Recién a los tres o cuatro meses de vivir allí, Maureen empezó a preocuparse. No dijo nada; tenía la suficiente sangre irlandesa para creer en el Más Allá; pero era también lo bastante inglesa para sentir un profundo disgusto ante la idea de hacer el ridículo. Por otra parte, era muy poco lo que podía manifestar; no había nada que justificase su temor; nada tangible ni visible. Solo la impresión de que no estaba sola cuando entraba en la casa, que, de vez en cuando, alguien subía detrás de ella las escaleras hasta el primer piso.
Ocurría a menudo que cuando regresaba del trabajo era ella la única habitante del edificio. La portera estaba de compras o se hallaba adormilada de tal forma que para todos los efectos podía considerársela como ausente: el viejo caballero acostumbraba salir a pasear después del té, hiciera el tiempo que hiciese. Era un hombre que odiaba el engordar, y por ello no dejaba un, solo día de dar largos paseos por las calles de la ciudad, aprovechando lo hora más tranquila.
Al principio Maureen volvía la cabeza para ver quien subía: los peldaños de piedra carecían de alfombra y estaba segura de haber oído pasos sobre ellos. Pero jamás descubrió ser viviente alguno. Corrientemente los pasos cesaban a partir del primer piso: en una ocasión oyó un profundo suspiro que quedó flotando en el aire, como si alguien dejara a disgusto su compañía.
Maureen fue siempre una muchacha nerviosa, a quién no le gustaba estar sola. Sin embargo, cosa extraña, aquel fantasma o sugerencia de un fantasma, no le daba miedo. Parecía amable y solitario, como si estuviera ansioso de compañía.
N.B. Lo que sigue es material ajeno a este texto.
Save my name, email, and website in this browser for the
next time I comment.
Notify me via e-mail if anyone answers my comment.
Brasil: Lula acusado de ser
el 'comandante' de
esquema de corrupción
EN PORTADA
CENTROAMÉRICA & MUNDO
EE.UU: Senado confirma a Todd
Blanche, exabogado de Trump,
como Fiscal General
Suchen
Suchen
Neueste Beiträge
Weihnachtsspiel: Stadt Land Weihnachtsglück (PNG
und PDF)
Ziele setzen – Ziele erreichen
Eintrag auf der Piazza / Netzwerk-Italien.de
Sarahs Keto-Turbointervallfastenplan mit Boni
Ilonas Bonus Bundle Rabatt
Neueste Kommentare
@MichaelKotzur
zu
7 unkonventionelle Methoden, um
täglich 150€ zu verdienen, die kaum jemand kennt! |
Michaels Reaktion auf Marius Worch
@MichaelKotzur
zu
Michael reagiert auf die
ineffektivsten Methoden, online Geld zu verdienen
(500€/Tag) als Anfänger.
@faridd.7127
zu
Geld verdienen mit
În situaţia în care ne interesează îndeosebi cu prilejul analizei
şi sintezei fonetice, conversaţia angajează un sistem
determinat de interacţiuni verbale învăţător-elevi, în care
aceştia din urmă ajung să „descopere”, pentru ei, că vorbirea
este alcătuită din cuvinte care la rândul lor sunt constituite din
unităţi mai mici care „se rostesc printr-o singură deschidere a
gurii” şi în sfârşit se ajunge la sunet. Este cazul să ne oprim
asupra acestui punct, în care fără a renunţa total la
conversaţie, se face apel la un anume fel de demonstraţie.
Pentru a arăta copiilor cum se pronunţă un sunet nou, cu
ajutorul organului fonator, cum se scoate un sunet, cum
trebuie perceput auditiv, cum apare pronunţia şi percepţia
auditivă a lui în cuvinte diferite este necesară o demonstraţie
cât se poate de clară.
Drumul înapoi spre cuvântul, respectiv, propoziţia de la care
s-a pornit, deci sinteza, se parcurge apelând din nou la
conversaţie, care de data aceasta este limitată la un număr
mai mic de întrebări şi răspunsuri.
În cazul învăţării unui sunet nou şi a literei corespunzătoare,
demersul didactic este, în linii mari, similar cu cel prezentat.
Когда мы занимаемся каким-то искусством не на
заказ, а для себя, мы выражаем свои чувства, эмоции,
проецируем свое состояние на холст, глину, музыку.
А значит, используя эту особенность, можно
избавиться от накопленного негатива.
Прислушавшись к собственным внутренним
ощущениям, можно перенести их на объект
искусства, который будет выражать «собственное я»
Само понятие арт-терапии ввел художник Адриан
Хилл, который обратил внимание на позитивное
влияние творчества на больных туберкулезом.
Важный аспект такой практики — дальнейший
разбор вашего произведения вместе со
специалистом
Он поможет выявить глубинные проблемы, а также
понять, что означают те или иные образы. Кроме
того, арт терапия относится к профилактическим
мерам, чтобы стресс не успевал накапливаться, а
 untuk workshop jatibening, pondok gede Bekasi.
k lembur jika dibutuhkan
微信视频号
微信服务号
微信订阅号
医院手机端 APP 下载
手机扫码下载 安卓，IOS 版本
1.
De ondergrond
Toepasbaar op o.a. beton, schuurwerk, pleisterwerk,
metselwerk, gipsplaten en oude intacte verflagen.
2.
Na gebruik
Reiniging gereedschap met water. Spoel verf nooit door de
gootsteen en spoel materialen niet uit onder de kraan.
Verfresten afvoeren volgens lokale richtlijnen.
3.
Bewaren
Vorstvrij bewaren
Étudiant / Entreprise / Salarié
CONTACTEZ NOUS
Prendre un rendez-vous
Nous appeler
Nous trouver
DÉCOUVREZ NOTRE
Al fin reunió el valor suficiente para decírselo a Bernard.
—Ya sé que es una locura —dijo cuando hubo terminado su relato—, pero de todas maneras estoy convencida de que hay alguien en la escalera.
Durante un par de minutos su marido no dijo nada, se pellizcó la ceja derecha, cosa que hacía siempre que estaba preocupado. Luego pidió a Maureen que le dijera en que ocasiones le había ocurrido aquello, y que tratase de recordar si notaba el fenómeno en algún día determinado de la semana.
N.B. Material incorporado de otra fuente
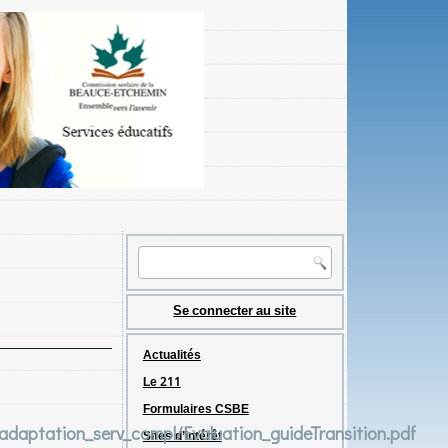
Se connecter au site
Actualités
Le 211
Formulaires CSBE
daptation_serv_compl/Evaluation_guideTransition.pdf
Sites d’intérêt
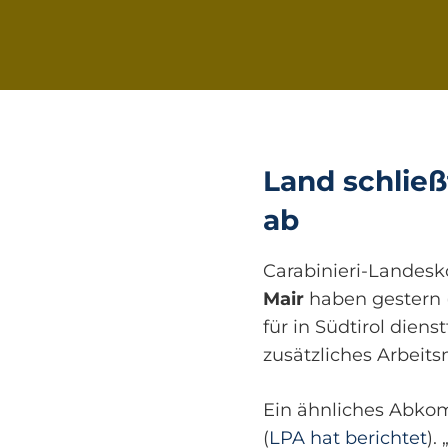
Land schlie
ab
Carabinieri-Lande
Mair
haben gestern (
für in Südtirol dien
zusätzliches Arbeit
Ein ähnliches Abkom
(
LPA hat berichtet
).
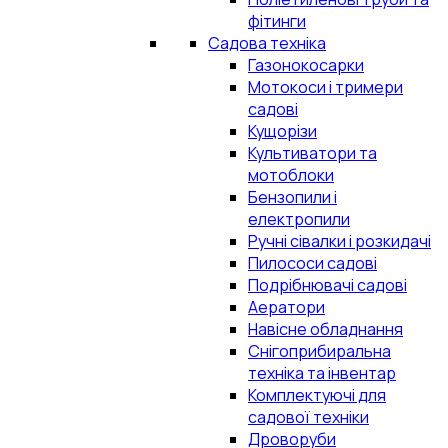
фітинги
Садова техніка
Газонокосарки
Мотокоси і тримери
садові
Кущорізи
Культиватори та
мотоблоки
Бензопили і
електропили
Ручні сівалки і розкидачі
Пилососи садові
Подрібнювачі садові
Аератори
Навісне обладнання
Снігоприбиральна
техніка та інвентар
Комплектуючі для
садової техніки
Дроворуби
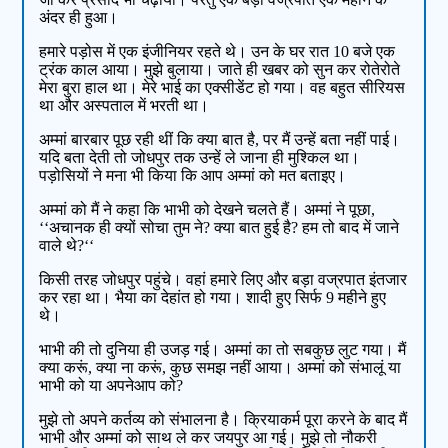
अंदर ही हुआ।
हमारे पड़ोस में एक इंजीनियर रहते थे। उन के घर रात 10 बजे एक
ट्रंक काल आया। मुझे बुलाया। जाते ही खबर को सुन कर रोतेरोते
मेरा बुरा हाल था। मेरे भाई का एक्सीडेंट हो गया। वह बहुत सीरियस
था और अस्पताल में भरती था।
अम्मां बारबार पूछ रही थीं कि क्या बात है, पर मैं उन्हें बता नहीं पाई।
यदि बता देती तो जोधपुर तक उन्हें ले जाना ही मुश्किल था।
पड़ोसियों ने मना भी किया कि आप अम्मां को मत बताइए।
अम्मां को मैं ने कहा कि भाभी को देखने चलते हैं। अम्मां ने पूछा,
‘‘अचानक ही क्यों सोचा तुम ने? क्या बात हुई है? हम तो बाद में जाने
वाले थे?‘‘
किसी तरह जोधपुर पहुंचे। वहां हमारे लिए और बड़ा वज्रपात इंतजार
कर रहा था। भैया का देहांत हो गया। शादी हुए सिर्फ 9 महीने हुए
थे।
भाभी की तो दुनिया ही उजड़ गई। अम्मां का तो सबकुछ लुट गया। मैं
क्या करूं, क्या ना करूं, कुछ समझ नहीं आया। अम्मां को संभालूं या
भाभी को या अपनेआप को?
मुझे तो अपने कर्तव्य को संभालना है। क्रियाकर्म पूरा करने के बाद मैं
भाभी और अम्मां को साथ ले कर जयपुर आ गई। मुझे तो नौकरी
Maureen frunció el entrecejo.
—No —contestó—; pero poco a poco parece que esa presencia se va haciendo más definida.
—Es curioso —replicó Bernard—. Yo también lo he notado.
—¿Tú? —En la voz de Maureen había a la vez sorpresa y alivio.
—Sí. No te lo dije antes por miedo a ponerte nerviosa, pues pasas bastante tiempo sola en la casa. Pero, ya que te has dado cuenta no tengo inconveniente en que sepas que hace algún tiempo, que noto esa sensación de que me has hablado.
—¿Qué... qué podríamos hacer? —inquirió la joven.
—Nada —apresuróse a contestar Bernard—. Por lo menos ahora. Al fin y al cabo, ¿qué pruebas palpables tenemos? Ninguna. No podemos demostrar lo que experimentamos. Y es inútil preguntarle a la portera, pues lo único que conseguiríamos sería asustarla y hacer que escapara de esta casa, con lo cual nos quedaríamos sin cocinera.
Maureen vacilaba.
—Si la cosa empeora...
—No creo que eso suceda. Y debes reconocer que hasta ahora no ha demostrado intenciones de causarte ningún daño. Parece un espíritu amigo.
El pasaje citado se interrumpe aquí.